Vodafone on Monday confirmed it is in talks about potentially merging its Indian business with local rival Idea Cellular.
In a brief statement, Vodafone said it is in discussions with Idea parent Aditya Birla Group about an all-share transaction with Idea.
"Any merger would be effected through the issue of new shares in Idea to Vodafone," the telco said. The deal would also see Vodafone India deconsolidated from the group.
Vodafone’s 42% stake in cell tower firm Indus Towers – a company in which Idea and rival Bharti Airtel also hold shares – would not be included in any merger with Idea, the company said.
The statement confirms mounting media speculation that Vodafone is on the hunt for a deal.
A tie-up between Idea and Vodafone would create a new market leader in India, with 387 million mobile customers, according to figures from the Telecom Regulatory Authority of India (TRAI). Current leader Bharti Airtel has 262 million.
The combined entity would likely have to divest assets, including spectrum, in order to comply with competition rules that stipulate that no single telco can have more than a 50% share of subscribers and revenue in any one telecom service area, or circle as they are called in India. Telcos are also limited to accumulating no more than 25% of available spectrum nationwide, and 50% in any one circle.

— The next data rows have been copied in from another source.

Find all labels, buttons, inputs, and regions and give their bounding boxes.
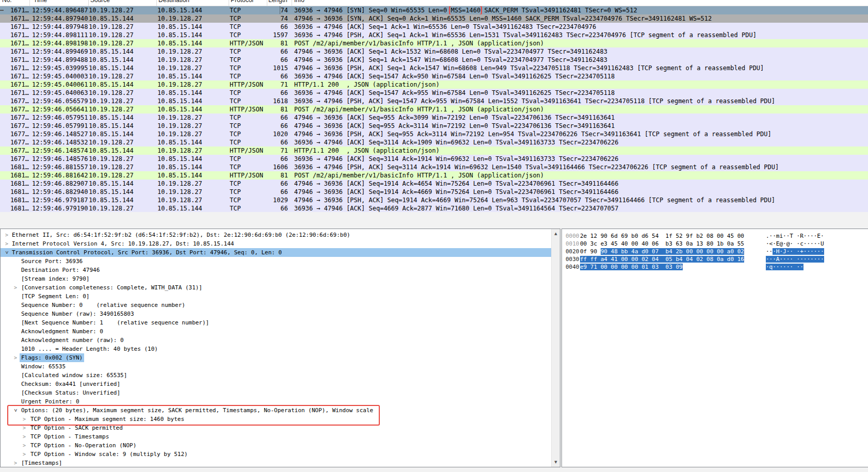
- packet-row[interactable]: 1671…12:59:44.89648710.19.128.2710.85.15…: [0, 6, 868, 14]
- detail-tree-item[interactable]: Destination Port: 47946: [1, 266, 551, 274]
- packet-row[interactable]: 1681…12:59:46.97919010.19.128.2710.85.15…: [0, 204, 868, 213]
- chevron-collapsed-icon[interactable]: >: [21, 450, 27, 459]
- detail-tree-item[interactable]: [Stream index: 9790]: [1, 274, 551, 283]
- detail-tree-item[interactable]: Urgent Pointer: 0: [1, 397, 551, 406]
- hex-bytes[interactable]: ff ff a4 41 00 00 02 04 05 b4 04 02 08 0…: [580, 255, 744, 263]
- column-separator[interactable]: [156, 0, 157, 6]
- packet-row[interactable]: 1681…12:59:46.88164210.19.128.2710.85.15…: [0, 171, 868, 180]
- column-header-info[interactable]: Info: [294, 0, 304, 4]
- cell-info: 36936 → 47946 [ACK] Seq=1547 Ack=950 Win…: [294, 72, 868, 80]
- packet-row[interactable]: 1671…12:59:44.89819810.19.128.2710.85.15…: [0, 39, 868, 47]
- detail-tree-item[interactable]: Acknowledgment Number: 0: [1, 327, 551, 336]
- ascii-bytes[interactable]: ·<·E@·@· ·c·····U: [766, 240, 824, 248]
- packet-row[interactable]: 1671…12:59:44.89811110.19.128.2710.85.15…: [0, 31, 868, 39]
- detail-tree-item[interactable]: >Options: (20 bytes), Maximum segment si…: [1, 406, 551, 415]
- cell-no: 1671…: [0, 39, 29, 47]
- chevron-collapsed-icon[interactable]: >: [21, 441, 27, 450]
- packet-row[interactable]: 1671…12:59:45.03999510.85.15.14410.19.12…: [0, 64, 868, 72]
- detail-tree-item[interactable]: >Transmission Control Protocol, Src Port…: [1, 248, 551, 257]
- cell-info: POST /m2/api/member/v1/basicInfo HTTP/1.…: [294, 105, 868, 113]
- hex-bytes[interactable]: e9 71 00 00 00 00 01 03 03 09: [580, 263, 683, 271]
- detail-tree-item[interactable]: 1010 .... = Header Length: 40 bytes (10): [1, 345, 551, 353]
- detail-tree-item[interactable]: >Flags: 0x002 (SYN): [1, 353, 551, 362]
- hex-bytes[interactable]: 0f 90 90 48 bb 4a d0 07 b4 2b 00 00 00 0…: [580, 248, 744, 255]
- chevron-collapsed-icon[interactable]: >: [4, 231, 10, 239]
- detail-tree-item[interactable]: >TCP Option - SACK permitted: [1, 424, 551, 432]
- chevron-expanded-icon[interactable]: >: [3, 250, 11, 256]
- column-header-length[interactable]: Length: [268, 0, 287, 4]
- packet-row[interactable]: 1677…12:59:46.05799110.85.15.14410.19.12…: [0, 122, 868, 130]
- packet-row[interactable]: 1671…12:59:44.89794010.85.15.14410.19.12…: [0, 14, 868, 23]
- scroll-up-icon[interactable]: ▲: [552, 230, 560, 238]
- ascii-bytes[interactable]: ···A···· ········: [766, 255, 824, 263]
- column-header-no[interactable]: No.: [2, 0, 12, 4]
- hex-bytes[interactable]: 00 3c e3 45 40 00 40 06 b3 63 0a 13 80 1…: [580, 240, 744, 248]
- detail-tree-item[interactable]: [Calculated window size: 65535]: [1, 371, 551, 380]
- detail-tree-item[interactable]: [Checksum Status: Unverified]: [1, 388, 551, 397]
- packet-row[interactable]: 1677…12:59:46.05664110.19.128.2710.85.15…: [0, 105, 868, 113]
- packet-row[interactable]: 1677…12:59:46.14852710.85.15.14410.19.12…: [0, 130, 868, 138]
- column-header-time[interactable]: Time: [34, 0, 47, 4]
- detail-item-label: Checksum: 0xa441 [unverified]: [21, 380, 120, 388]
- detail-tree-item[interactable]: >TCP Option - Timestamps: [1, 432, 551, 441]
- column-header-destination[interactable]: Destination: [158, 0, 189, 4]
- cell-destination: 10.85.15.144: [157, 171, 229, 180]
- packet-row[interactable]: 1681…12:59:46.88294010.85.15.14410.19.12…: [0, 188, 868, 196]
- column-separator[interactable]: [267, 0, 267, 6]
- ascii-bytes[interactable]: ·q······ ··: [766, 263, 803, 271]
- detail-tree-item[interactable]: >TCP Option - Maximum segment size: 1460…: [1, 415, 551, 424]
- scroll-down-icon[interactable]: ▼: [552, 458, 560, 466]
- ascii-bytes[interactable]: ···H·J·· ·+······: [766, 248, 824, 255]
- packet-row[interactable]: 1671…12:59:44.89794810.19.128.2710.85.15…: [0, 23, 868, 31]
- detail-tree-item[interactable]: Source Port: 36936: [1, 257, 551, 266]
- chevron-collapsed-icon[interactable]: >: [12, 353, 19, 362]
- pane-splitter[interactable]: [0, 212, 868, 229]
- packet-row[interactable]: 1677…12:59:46.05657910.19.128.2710.85.15…: [0, 97, 868, 105]
- packet-row[interactable]: 1681…12:59:46.88290710.85.15.14410.19.12…: [0, 180, 868, 188]
- ascii-bytes[interactable]: .··mi··T ·R····E·: [766, 232, 824, 240]
- cell-source: 10.19.128.27: [89, 6, 157, 14]
- packet-row[interactable]: 1681…12:59:46.88155710.19.128.2710.85.15…: [0, 163, 868, 171]
- hex-bytes[interactable]: 2e 12 90 6d 69 b0 d6 54 1f 52 9f b2 08 0…: [580, 232, 744, 240]
- detail-scrollbar[interactable]: ▲ ▼: [551, 229, 560, 467]
- packet-row[interactable]: 1671…12:59:45.04006310.19.128.2710.85.15…: [0, 89, 868, 97]
- packet-row[interactable]: 1677…12:59:46.14857610.19.128.2710.85.15…: [0, 155, 868, 163]
- detail-tree-item[interactable]: >[Conversation completeness: Complete, W…: [1, 283, 551, 292]
- chevron-collapsed-icon[interactable]: >: [12, 459, 19, 467]
- packet-row[interactable]: 1671…12:59:44.89948810.85.15.14410.19.12…: [0, 56, 868, 64]
- detail-tree-item[interactable]: >Ethernet II, Src: d6:54:1f:52:9f:b2 (d6…: [1, 231, 551, 239]
- column-header-protocol[interactable]: Protocol: [231, 0, 253, 4]
- detail-tree-item[interactable]: >Internet Protocol Version 4, Src: 10.19…: [1, 239, 551, 248]
- chevron-collapsed-icon[interactable]: >: [21, 432, 27, 441]
- detail-tree-item[interactable]: Sequence Number: 0 (relative sequence nu…: [1, 301, 551, 310]
- column-separator[interactable]: [88, 0, 89, 6]
- detail-tree-item[interactable]: Window: 65535: [1, 362, 551, 371]
- packet-row[interactable]: 1671…12:59:44.89946910.85.15.14410.19.12…: [0, 47, 868, 56]
- column-separator[interactable]: [229, 0, 229, 6]
- packet-row[interactable]: 1677…12:59:46.14857410.85.15.14410.19.12…: [0, 147, 868, 155]
- detail-tree-item[interactable]: Checksum: 0xa441 [unverified]: [1, 380, 551, 388]
- detail-tree-item[interactable]: Acknowledgment number (raw): 0: [1, 336, 551, 345]
- chevron-collapsed-icon[interactable]: >: [21, 415, 27, 424]
- chevron-collapsed-icon[interactable]: >: [12, 283, 19, 292]
- detail-tree-item[interactable]: >[Timestamps]: [1, 459, 551, 467]
- column-header-source[interactable]: Source: [90, 0, 110, 4]
- chevron-expanded-icon[interactable]: >: [11, 408, 20, 414]
- cell-length: 74: [255, 14, 288, 23]
- detail-tree-item[interactable]: Sequence Number (raw): 3490165803: [1, 310, 551, 318]
- column-separator[interactable]: [29, 0, 30, 6]
- packet-row[interactable]: 1671…12:59:45.04006110.85.15.14410.19.12…: [0, 80, 868, 89]
- detail-tree-item[interactable]: >TCP Option - No-Operation (NOP): [1, 441, 551, 450]
- packet-row[interactable]: 1677…12:59:46.05795110.85.15.14410.19.12…: [0, 113, 868, 122]
- packet-row[interactable]: 1677…12:59:46.14853210.19.128.2710.85.15…: [0, 138, 868, 147]
- chevron-collapsed-icon[interactable]: >: [21, 424, 27, 432]
- column-separator[interactable]: [292, 0, 292, 6]
- detail-tree-item[interactable]: >TCP Option - Window scale: 9 (multiply …: [1, 450, 551, 459]
- detail-tree-item[interactable]: [TCP Segment Len: 0]: [1, 292, 551, 301]
- packet-row[interactable]: 1671…12:59:45.04000310.19.128.2710.85.15…: [0, 72, 868, 80]
- cell-source: 10.19.128.27: [89, 97, 157, 105]
- packet-row[interactable]: 1681…12:59:46.97918710.85.15.14410.19.12…: [0, 196, 868, 204]
- detail-tree-item[interactable]: [Next Sequence Number: 1 (relative seque…: [1, 318, 551, 327]
- detail-item-label: [Checksum Status: Unverified]: [21, 388, 120, 397]
- chevron-collapsed-icon[interactable]: >: [4, 239, 10, 248]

A deal would also help Vodafone and Idea ease the pressure wrought by the market’s ongoing price war.
It was sparked by Reliance Jio Infocomm, which has been offering free nationwide voice and 4G data since early September 2016, and has forced other telcos to drastically cut prices in order to remain competitive.
Jio’s rivals have also seen their points of interconnect (POIs) flooded by Jio customers availing themselves of the free calls.